Passage
She gleaned therefore in the field till evening: and beating out with a rod, and threshing what she had gleaned, she found about the measure of an ephi of barley, that is, three bushels:
She gleaned therefore in the field till evening: and beating out with a rod, and threshing what she had gleaned, she found about the measure of an ephi of barley, that is, three bushels:
Ruth 2:15 And she arose from thence, to glean the ears of corn as before. And Booz commanded his servants, saying: If she would even reap with you, hinder her not:
Ruth 2:16 And let fall some of your handfuls of purpose, and leave them, that she may gather them without shame, and let no man rebuke her when she gathereth them.
Ruth 2:17 She gleaned therefore in the field till evening: and beating out with a rod, and threshing what she had gleaned, she found about the measure of an ephi of barley, that is, three bushels:
Ruth 2:18 Which she took up, and returned into the city, and shewed it to her mother in law: moreover, she brought out, and gave her of the remains of her meat, wherewith she had been filled.

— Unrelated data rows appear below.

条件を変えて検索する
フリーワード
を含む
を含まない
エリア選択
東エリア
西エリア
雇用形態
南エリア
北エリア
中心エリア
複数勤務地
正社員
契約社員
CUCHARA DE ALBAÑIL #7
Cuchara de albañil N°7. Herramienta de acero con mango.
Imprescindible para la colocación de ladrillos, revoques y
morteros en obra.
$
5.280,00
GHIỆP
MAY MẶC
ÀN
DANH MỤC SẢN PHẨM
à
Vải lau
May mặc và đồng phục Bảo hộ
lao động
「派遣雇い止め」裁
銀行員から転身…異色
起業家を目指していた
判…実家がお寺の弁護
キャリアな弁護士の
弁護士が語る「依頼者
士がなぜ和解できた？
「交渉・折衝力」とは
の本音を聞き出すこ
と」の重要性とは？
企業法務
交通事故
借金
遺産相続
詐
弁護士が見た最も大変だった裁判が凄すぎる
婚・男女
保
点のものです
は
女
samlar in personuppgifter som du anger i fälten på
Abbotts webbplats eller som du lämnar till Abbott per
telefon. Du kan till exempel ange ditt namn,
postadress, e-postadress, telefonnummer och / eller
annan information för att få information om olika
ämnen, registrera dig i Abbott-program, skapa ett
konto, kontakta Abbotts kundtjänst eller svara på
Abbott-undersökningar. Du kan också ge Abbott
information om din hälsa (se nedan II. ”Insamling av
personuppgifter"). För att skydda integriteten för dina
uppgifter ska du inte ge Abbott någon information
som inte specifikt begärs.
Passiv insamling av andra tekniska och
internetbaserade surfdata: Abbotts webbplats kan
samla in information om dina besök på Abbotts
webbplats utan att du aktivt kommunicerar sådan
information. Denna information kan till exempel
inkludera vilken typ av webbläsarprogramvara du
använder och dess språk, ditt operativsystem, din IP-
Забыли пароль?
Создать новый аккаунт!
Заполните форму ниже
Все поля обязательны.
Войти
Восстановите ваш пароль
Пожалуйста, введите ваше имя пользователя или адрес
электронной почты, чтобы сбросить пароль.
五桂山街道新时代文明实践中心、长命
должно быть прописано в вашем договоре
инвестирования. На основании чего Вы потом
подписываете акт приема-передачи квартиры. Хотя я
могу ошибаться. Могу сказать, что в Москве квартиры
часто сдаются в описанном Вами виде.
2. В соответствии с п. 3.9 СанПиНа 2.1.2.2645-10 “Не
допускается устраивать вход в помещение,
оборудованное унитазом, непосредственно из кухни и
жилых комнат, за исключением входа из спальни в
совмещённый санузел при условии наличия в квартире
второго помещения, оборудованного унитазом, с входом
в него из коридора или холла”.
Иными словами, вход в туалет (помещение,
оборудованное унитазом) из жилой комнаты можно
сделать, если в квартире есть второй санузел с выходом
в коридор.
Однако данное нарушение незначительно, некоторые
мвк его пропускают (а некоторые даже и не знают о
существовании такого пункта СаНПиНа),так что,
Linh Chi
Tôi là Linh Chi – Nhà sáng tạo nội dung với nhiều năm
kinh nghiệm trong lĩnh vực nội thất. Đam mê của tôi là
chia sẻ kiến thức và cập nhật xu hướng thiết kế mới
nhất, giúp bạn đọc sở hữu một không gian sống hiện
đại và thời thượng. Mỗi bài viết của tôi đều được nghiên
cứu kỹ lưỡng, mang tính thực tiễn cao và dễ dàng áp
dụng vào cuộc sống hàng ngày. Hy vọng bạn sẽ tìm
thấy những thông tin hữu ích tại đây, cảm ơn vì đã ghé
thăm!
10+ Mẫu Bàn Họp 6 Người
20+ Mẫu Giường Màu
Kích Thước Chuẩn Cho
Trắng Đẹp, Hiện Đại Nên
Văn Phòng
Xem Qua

Ruth 2:19 And her mother in law said to her: Where hast thou gleaned today, and where hast thou wrought? blessed be he that hath had pity on thee. And she told her with whom she had wrought: and she told the man's name, that he was called Booz.
The verse centers on "gleaned", "therefore", "field", "till", "evening", "beating", and "threshing". It is saying that the verse draws attention to "gleaned" and "therefore", so its meaning should be read from those terms before moving to application.
The nearby context moves from verse 16's "And let fall some of your handfuls..." into verse 18's "Which she took up and returned into...", so "gleaned" and "therefore" belong inside that flow. In Ruth context, the local focus is covenant, worship, and faithfulness.
A plain takeaway is to answer the verse's own emphasis on "gleaned" and "therefore" with trust shaped by these words, not by a vague optimism outside the passage.